EXERCISE GOAL =
Copy only the lines between the one containing "width=202 pixels, height=2576 pixels." and the end of the records, both included, leaving out pictures.

SOURCE MATERIAL =
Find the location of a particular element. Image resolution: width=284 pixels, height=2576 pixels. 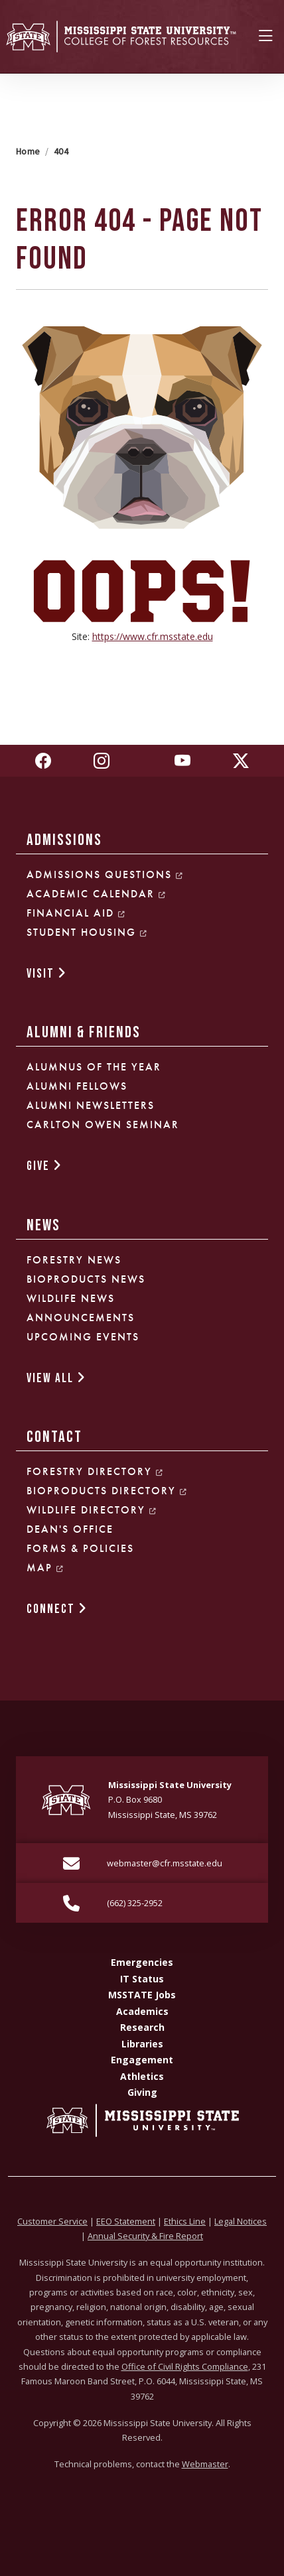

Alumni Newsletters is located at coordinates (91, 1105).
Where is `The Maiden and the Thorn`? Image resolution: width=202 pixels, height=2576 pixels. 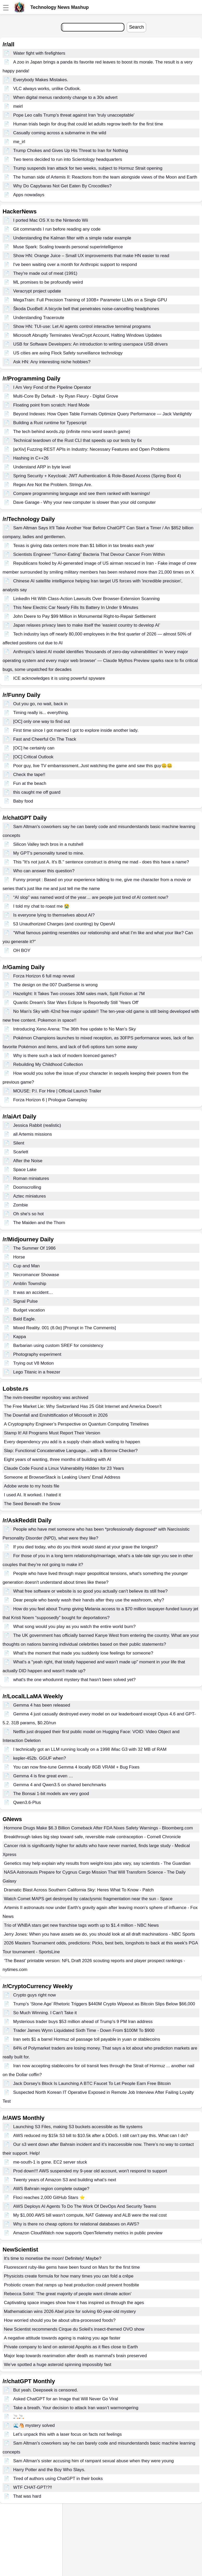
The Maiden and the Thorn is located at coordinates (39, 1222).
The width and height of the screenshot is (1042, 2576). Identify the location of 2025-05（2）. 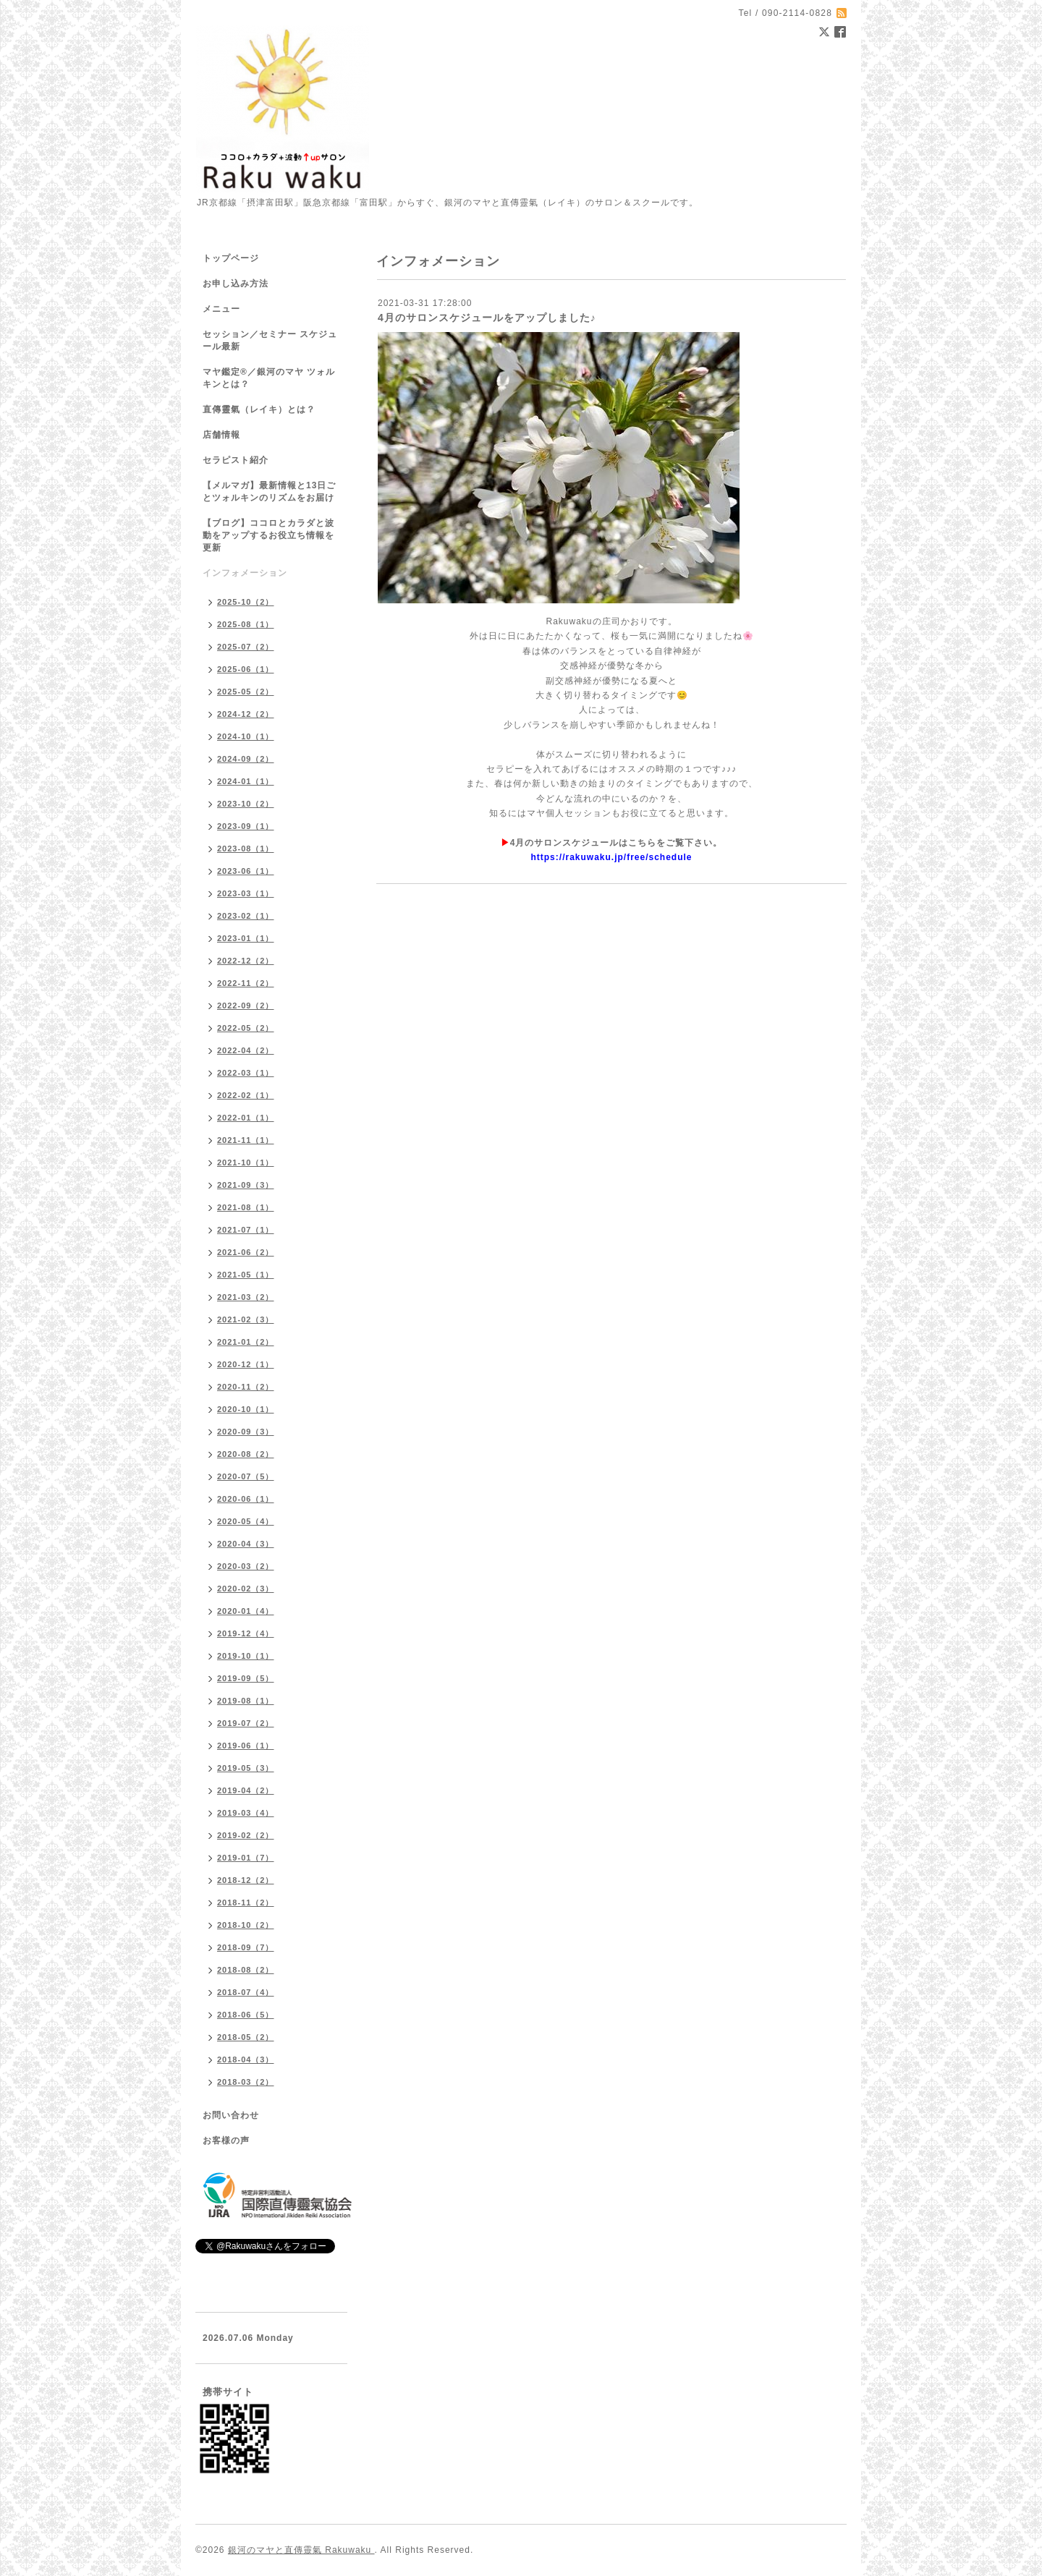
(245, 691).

TASK OUTPUT =
Where is `The Maiden and the Thorn`? Image resolution: width=202 pixels, height=2576 pixels. 
The Maiden and the Thorn is located at coordinates (39, 1222).
The width and height of the screenshot is (1042, 2576). Identify the location of 2025-05（2）. 
(245, 691).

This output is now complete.